Kota paced the floor, his fingers pinching the bridge of his nose while he thought. He stopped and turned to face them as he said, “A cannishift.”
“A what?” Erin wondered if the lack of sleep was finally getting to Kota, but beside her Miles groaned and put his hand over his face. “What is that?”
“There are stories where I come from,” Kota said. “Of careless farmers who, when winter came, did not notice there was an extra chicken in their coop. Then, as time passed the other chickens would start to disappear until there was just one left, the cannishift.”
Miles said, “Cannishifts will take on the appearance of an animal to blend in with the group, and then lure them away one by one to eat them. That’s the reason why shepherds in remote areas won’t take in a stray sheep. I’ve never heard of one this far south, though.”
“But it fits, right? No tracks, no strange sm– Erm, no one would notice an extra animal if they’re disappearing left and right, and a lock wouldn’t matter if the cannishift is already inside the building.”
“So how can you tell if it’s one of those whatevers?” Erin asked. She looked out the window again, but the cow had moved out of sight.

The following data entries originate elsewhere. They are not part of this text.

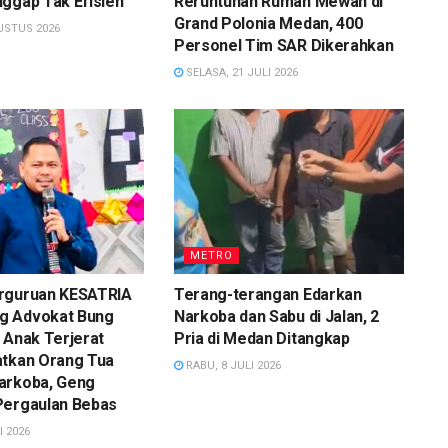
ggap Tak Efisien
Reruntuhan Rumah Mewah di
Grand Polonia Medan, 400
USTUS 2026
Personel Tim SAR Dikerahkan
SELASA, 21 JULI 2026
METRO
rguruan KESATRIA
Terang-terangan Edarkan
g Advokat Bung
Narkoba dan Sabu di Jalan, 2
 Anak Terjerat
Pria di Medan Ditangkap
atkan Orang Tua
RABU, 8 JULI 2026
arkoba, Geng
Pergaulan Bebas
I 2026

They heard a thump come from the kitchen, near the back door.
Miles and Kota shrugged.
“But if Kota is right, this one has been moving up, from chickens to larger animals,” Miles said. He remembered the horse, or rather what everyone avoided saying about the horse. “And become more violent, wasteful even.”
“I have heard that cannishift are very territorial.” Kota’s head turned when they heard another thump that shook the back door. “They’ll take out other predators if they think they’re a threat.”
A third thump was followed by a bang and the very definite sound of splintering wood.
Kota looked at Miles and said, “You just had to bite the cow, didn’t you?”